The factors contributing to drug resistance in the HIV-1 ART individuals in Guangxi appear to be notably intricate. Continuous reinforcement of drug resistance surveillance is imperative, accompanied by the optimization of ART regimens to mitigate virological failures effectively.
摘要:
目的:评估广西接受ART治疗的HIV-1感染者的耐药性概况和决定因素。
方法:样本和数据来自广西14个城市的HIV-1感染者,在ART后经历病毒学失败。对HIV-1pol基因进行测序,然后使用斯坦福大学HIV耐药数据库分析耐药突变.采用Logistic回归分析确定与HIV耐药和死亡率相关的潜在危险因素。

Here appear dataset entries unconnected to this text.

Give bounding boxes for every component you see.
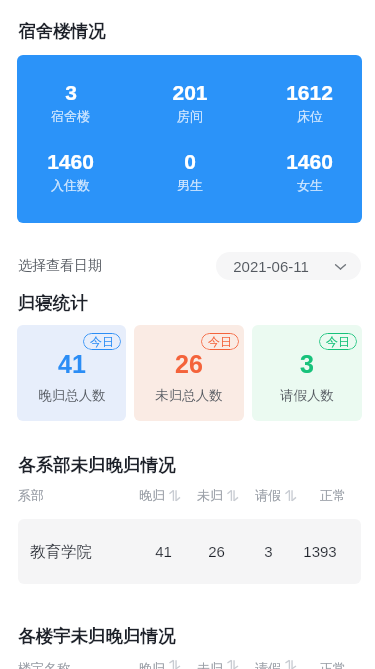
- staticText: 1460: [47, 150, 94, 173]
- button[interactable]: 请假: [246, 487, 304, 503]
- staticText: 请假人数: [280, 387, 334, 404]
- button[interactable]: 今日: [134, 325, 244, 421]
- button[interactable]: 今日: [17, 325, 126, 421]
- staticText: 床位: [297, 108, 323, 124]
- staticText: 2021-06-11: [233, 258, 309, 275]
- staticText: 男生: [177, 177, 203, 193]
- staticText: 201: [172, 81, 208, 104]
- staticText: 晚归: [139, 660, 165, 669]
- staticText: 1460: [286, 150, 333, 173]
- staticText: 26: [175, 350, 203, 378]
- staticText: 今日: [208, 334, 232, 349]
- staticText: 3: [300, 350, 314, 378]
- other: Select date: [334, 260, 347, 273]
- staticText: 1612: [286, 81, 333, 104]
- staticText: 未归: [197, 487, 223, 503]
- staticText: 入住数: [51, 177, 90, 193]
- staticText: 41: [155, 543, 172, 560]
- staticText: 正常: [320, 660, 346, 669]
- button[interactable]: 请假: [246, 660, 304, 669]
- staticText: 请假: [255, 487, 281, 503]
- button[interactable]: 未归: [188, 660, 246, 669]
- staticText: 请假: [255, 660, 281, 669]
- staticText: 0: [184, 150, 196, 173]
- staticText: 楼宇名称: [18, 660, 70, 669]
- staticText: 晚归总人数: [38, 387, 106, 404]
- staticText: 未归总人数: [155, 387, 223, 404]
- staticText: 未归: [197, 660, 223, 669]
- staticText: 各楼宇未归晚归情况: [18, 625, 176, 647]
- staticText: 归寝统计: [18, 292, 88, 314]
- staticText: 房间: [177, 108, 203, 124]
- staticText: 系部: [18, 487, 44, 503]
- staticText: 教育学院: [30, 542, 92, 562]
- staticText: 各系部未归晚归情况: [18, 454, 176, 476]
- staticText: 41: [58, 350, 86, 378]
- staticText: 女生: [297, 177, 323, 193]
- button[interactable]: 晚归: [131, 487, 188, 503]
- staticText: 宿舍楼: [51, 108, 90, 124]
- button[interactable]: 教育学院: [18, 519, 361, 584]
- staticText: 1393: [303, 543, 337, 560]
- staticText: 3: [264, 543, 273, 560]
- staticText: 选择查看日期: [18, 257, 102, 275]
- button[interactable]: 今日: [252, 325, 362, 421]
- button[interactable]: 2021-06-11: [216, 252, 361, 280]
- staticText: 3: [65, 81, 77, 104]
- staticText: 26: [208, 543, 225, 560]
- button[interactable]: 晚归: [131, 660, 188, 669]
- staticText: 今日: [326, 334, 350, 349]
- staticText: 正常: [320, 487, 346, 503]
- staticText: 宿舍楼情况: [18, 20, 106, 42]
- staticText: 晚归: [139, 487, 165, 503]
- button[interactable]: 未归: [188, 487, 246, 503]
- staticText: 今日: [90, 334, 114, 349]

结果:本研究包括总共8963个具有pol序列的个体。HIV-1耐药(HIVDR)的总体患病率为42.43%(3808/8963),显示从2016年至2023年的59.62%下降至41.40%。年龄≥50岁等因素,男性,汉族,教育水平较低,包括工人在内的职业,农民和儿童,艾滋病,治疗前CD4T细胞计数<200细胞/mm3,感染CRF01_AE和CRF55_01B亚型,和ART方案拉米夫定/齐多夫定/奈韦拉平对HIVDR的易感性更高。常见突变为M184V(17.38%)和K103N(22.14%)。此外,M184V的患病率,S68G,M41L和G190A在汉族和壮族之间存在差异。因素包括年龄,性别,种族,教育水平,职业,感染途径,临床分期,病毒载量,子类型,ART方案和HIVDR显示与死亡率显著相关。
结论:导致广西HIV-1ART个体耐药的因素似乎非常复杂。持续加强耐药性监测势在必行,伴随着ART方案的优化,以有效地减轻病毒学故障。